11. L’ interpretazione patrocinata dalla Corte
territoriale poggia sull’assunto, invero indimostrato, secondo cui il regime
introdotto dalla L. n. 289 del
2002, art. 42, costituirebbe una misura di salvaguardia delle aspettative
pensionistiche maturate dei dirigenti industriali, laddove appare piuttosto una
misura per porre argine al notorio e crescente disavanzo cagionato dal
pregresso regime di favore di cui essi beneficiavano, caratterizzato da basse
aliquote di calcolo dei contributi, alte aliquote di rendimento e più elevate
fasce di retribuzione pensionabile.

12. Non merita miglior sorte l’ulteriore assunto di
parte controricorrente secondo cui, così operando, i dirigenti ex INPDAI
subirebbero un trattamento discriminatorio e deteriore, essendo impossibilitati
a chiedere la ricongiunzione gratuita ai sensi del D.P.R. n. 58 del 1976, art. 22,
e dovendo per contro subire un calcolo della pensione meno favorevole di quello
previsto dal D.Lgs. n. 503 del 1992 nell’AGO,
con violazione anche della regola di salvaguardia prevista dall’art. 3 comma 4 del d.lgs n. 181 del
1997 operante in materia di regime pensionistico per gli iscritti
all’INPDAI. A riguardo va rilevato che parte controricorrente non ha offerto
gli elementi di fatto necessari per effettuare il giudizio comparativo, che
deve aver riguardo anche alla contribuzione versata (cfr. Cass. n. 4897/2017) e non solo all’anzianità ed
alla retribuzione, occorrendo, ai fini della liquidazione della quota A secondo
i criteri vigenti per l’INPDAI, che la comparazione avvenga a parità di
condizioni – cfr. in tal senso anche Cass. n.
13980/2018 – tenendo conto delle diverse retribuzioni pensionabili e delle
diverse contribuzioni e dimostrando poi che, all’esito di una simile comparazione,
la quota A, da liquidarsi secondo i criteri INPDAI, sarebbe inferiore a quella
da calcolarsi con i criteri AGO, mentre il controricorrente àncora all’intero
importo della pensione liquidata il pregiudizio derivante dall’applicazione del
principio del pro-rata.

13. Il ricorso va, pertanto, accolto, la sentenza
impugnata va cassata e, non apparendo necessari ulteriori accertamenti di
fatto, la causa va decisa nel merito con il rigetto dell’ originaria domanda
proposta da G.U..

14. Il fatto che gli arresti di questa Corte sulla
materia in oggetto siano intervenuti dopo la proposizione del ricorso consiglia
la compensazione tra le parti delle spese dell’intero processo.

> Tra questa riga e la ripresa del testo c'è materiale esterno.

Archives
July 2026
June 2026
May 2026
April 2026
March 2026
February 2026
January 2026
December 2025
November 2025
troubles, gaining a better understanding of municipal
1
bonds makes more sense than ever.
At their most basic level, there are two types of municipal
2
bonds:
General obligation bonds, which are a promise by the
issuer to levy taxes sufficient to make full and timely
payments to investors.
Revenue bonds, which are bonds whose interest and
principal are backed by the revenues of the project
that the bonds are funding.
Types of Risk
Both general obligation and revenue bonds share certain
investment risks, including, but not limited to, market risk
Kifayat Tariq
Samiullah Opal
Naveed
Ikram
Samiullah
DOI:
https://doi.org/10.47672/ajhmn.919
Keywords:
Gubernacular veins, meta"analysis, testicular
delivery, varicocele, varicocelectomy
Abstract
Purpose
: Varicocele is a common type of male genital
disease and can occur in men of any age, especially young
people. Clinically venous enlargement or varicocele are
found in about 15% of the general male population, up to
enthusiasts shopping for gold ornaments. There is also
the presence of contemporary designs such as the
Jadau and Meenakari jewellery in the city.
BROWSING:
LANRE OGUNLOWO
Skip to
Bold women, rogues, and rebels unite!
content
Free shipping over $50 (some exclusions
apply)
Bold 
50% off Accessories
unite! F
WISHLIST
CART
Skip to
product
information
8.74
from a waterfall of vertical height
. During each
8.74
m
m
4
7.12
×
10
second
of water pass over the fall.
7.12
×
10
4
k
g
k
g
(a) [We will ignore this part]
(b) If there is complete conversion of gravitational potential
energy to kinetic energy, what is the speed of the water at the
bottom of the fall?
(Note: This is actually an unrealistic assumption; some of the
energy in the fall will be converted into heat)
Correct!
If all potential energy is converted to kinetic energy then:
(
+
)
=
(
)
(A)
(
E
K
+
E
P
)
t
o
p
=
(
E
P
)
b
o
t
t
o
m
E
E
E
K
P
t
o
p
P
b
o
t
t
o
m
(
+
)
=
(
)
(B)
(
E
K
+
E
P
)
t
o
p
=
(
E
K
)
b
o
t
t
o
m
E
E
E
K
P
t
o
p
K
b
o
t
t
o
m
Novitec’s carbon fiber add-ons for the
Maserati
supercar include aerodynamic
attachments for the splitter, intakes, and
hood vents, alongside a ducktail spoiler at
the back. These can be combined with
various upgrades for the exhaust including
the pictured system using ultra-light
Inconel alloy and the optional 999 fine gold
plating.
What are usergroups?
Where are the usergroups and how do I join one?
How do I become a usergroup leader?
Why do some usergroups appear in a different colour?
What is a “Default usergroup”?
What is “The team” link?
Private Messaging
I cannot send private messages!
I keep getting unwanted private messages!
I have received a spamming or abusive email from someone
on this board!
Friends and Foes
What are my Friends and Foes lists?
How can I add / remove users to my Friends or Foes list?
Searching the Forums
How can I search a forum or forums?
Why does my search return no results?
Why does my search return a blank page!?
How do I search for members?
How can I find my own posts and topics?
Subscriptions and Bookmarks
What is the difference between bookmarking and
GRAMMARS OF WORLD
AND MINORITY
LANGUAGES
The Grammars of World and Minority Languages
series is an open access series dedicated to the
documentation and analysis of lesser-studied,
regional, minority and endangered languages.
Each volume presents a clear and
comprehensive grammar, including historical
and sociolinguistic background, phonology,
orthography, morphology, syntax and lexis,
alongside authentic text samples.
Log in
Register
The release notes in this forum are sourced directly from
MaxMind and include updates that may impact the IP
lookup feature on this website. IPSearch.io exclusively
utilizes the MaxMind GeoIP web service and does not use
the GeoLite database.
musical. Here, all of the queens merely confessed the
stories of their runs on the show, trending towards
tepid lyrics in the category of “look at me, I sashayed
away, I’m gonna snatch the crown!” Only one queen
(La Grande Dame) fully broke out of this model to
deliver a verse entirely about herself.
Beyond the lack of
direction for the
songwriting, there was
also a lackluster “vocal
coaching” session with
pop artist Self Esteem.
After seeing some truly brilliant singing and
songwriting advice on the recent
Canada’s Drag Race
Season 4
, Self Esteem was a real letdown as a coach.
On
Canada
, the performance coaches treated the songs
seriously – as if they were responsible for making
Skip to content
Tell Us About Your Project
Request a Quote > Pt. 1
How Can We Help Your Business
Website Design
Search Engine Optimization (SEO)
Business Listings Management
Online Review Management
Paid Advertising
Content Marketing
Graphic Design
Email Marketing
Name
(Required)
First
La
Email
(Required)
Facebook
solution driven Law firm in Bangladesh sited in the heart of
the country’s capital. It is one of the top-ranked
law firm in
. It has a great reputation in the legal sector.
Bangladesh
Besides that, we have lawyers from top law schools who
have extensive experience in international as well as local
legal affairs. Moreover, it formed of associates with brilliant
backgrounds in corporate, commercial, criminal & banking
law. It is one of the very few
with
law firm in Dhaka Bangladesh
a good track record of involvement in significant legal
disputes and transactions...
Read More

15. Non sussistono i presupposti per il versamento,
da parte del ricorrente vittorioso, dell’ulteriore importo a titolo di
contributo unificato, previsto dall’art.
13, comma 1 quater, del d.P.R. 30 maggio 2002 n. 115, introdotto dall’art. 1, comma 17, della legge 24
dicembre 2012, n. 228.

 

P.Q.M.

 

Accoglie il ricorso. Cassa la sentenza impugnata e,
decidendo nel merito, rigetta l’originaria domanda proposta da G.U.. Compensa
tra le parti le spese dell’intero processo.